Carson’s story of transition from Chinese self storage entrepreneur to his first early short selling campaigns on Chinese frauds is well known so we only touched on this briefly. But he believes that he has a psychological bent towards shorting and that there is a major difference between his work and fundamental short selling. His work is factual rather than opinion and fundamental shorts, whether they are melting ice cubes, exposure to competition, or new product failures and similar, cannot be proved right in the present. His shorts don’t need to wait for the future to unfold which is a critical difference.

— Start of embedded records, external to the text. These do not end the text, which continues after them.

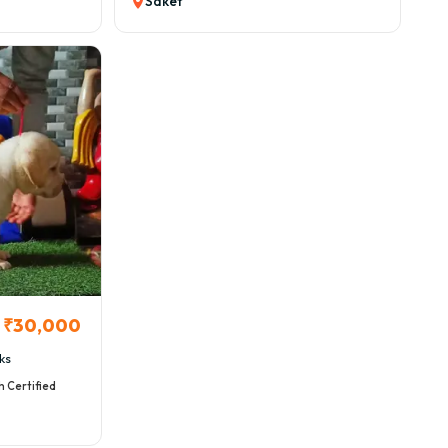
Saket
₹30,000
ks
h Certified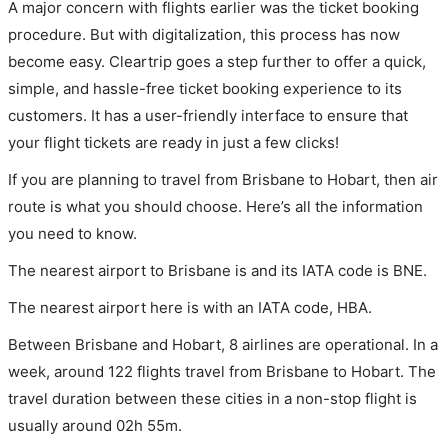
A major concern with flights earlier was the ticket booking
procedure. But with digitalization, this process has now
become easy. Cleartrip goes a step further to offer a quick,
simple, and hassle-free ticket booking experience to its
customers. It has a user-friendly interface to ensure that
your flight tickets are ready in just a few clicks!
If you are planning to travel from Brisbane to Hobart, then air
route is what you should choose. Here’s all the information
you need to know.
The nearest airport to Brisbane is and its IATA code is BNE.
The nearest airport here is with an IATA code, HBA.
Between Brisbane and Hobart, 8 airlines are operational. In a
week, around 122 flights travel from Brisbane to Hobart. The
travel duration between these cities in a non-stop flight is
usually around 02h 55m.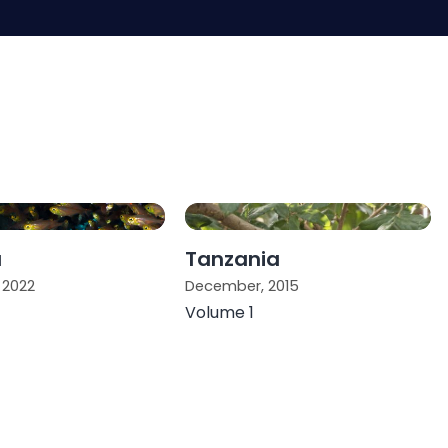
a
Tanzania
 2022
December, 2015
Volume 1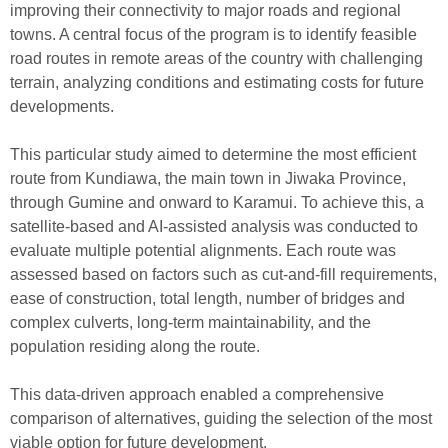
improving
their connectivity to
major
roads and
regional
towns
.
A central
f
ocus
of the program is
to identify
feasible
road
routes
in remote
areas of the country with challenging
terrain
,
analyz
ing
conditions and es
timating
costs
for future
developments.
This particular study aimed to determine the most efficient
route from Kundiawa, the main town in Jiwaka Province,
through Gumine and onward to Karamui. To achieve this, a
satellite-based and AI-assisted analysis was conducted to
evaluate multiple potential alignments. Each route was
assessed based on factors such as cut-and-fill requirements,
ease of construction, total length, number of bridges and
complex culverts, long-term maintainability, and the
population residing along the route.
This data-driven approach enabled a comprehensive
comparison of alternatives, guiding the selection of the most
viable option for future development.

THE BUSINESS OF SHORT SELLING

The economics of a short selling shop don’t quite have the attractions of a long only firm in a bull market. You don’t get the natural growth in AUM and revenues, but it’s worse. Carson laughs that in the last couple of years, people who were prepared to dive of the high board blind were being rewarded – investors were being paid for risk. Whereas in his business it costs $0.5m to get rid of a harassing lawsuit. And his firm, Muddy Waters, only has capacity for 4-5 big campaigns a year.

SPOTTING FRAUDS

Muddy Waters doesn’t use screens to find short candidates – there are too many false positives and false negatives. Rather their process is much more qualitative. Carson pays particular attention to stocks on a tear, to highly promotional management, to CEOs promising the moon. They like companies which are indebted and resort to trickery to preserve covenants. They will read call transcripts for several years to detect broken promises, management prone to using buzzwords, executives who don’t answer questions.

ABOUT Carson Block

Carson Block is the founder of Muddy Waters Research. He grew up in New Jersey, has an undergraduate degree from the University of Southern California and a J.D. degree from Chicago-Kent College of Law. He started work for his father as a stockbroker, before going to law school, moving to Shanghai to practise law, and then setting up a self-storage business in China in 2007. His first major short selling campaign was Orient Paper and he then launched activist short selling, highlighting Sino Forest in a report. Block is best known for exposing fraudulent accounting practices in publicly traded Chinese companies and in 2011, he was ranked as a 50 Most Influential Thinker by Bloomberg Markets.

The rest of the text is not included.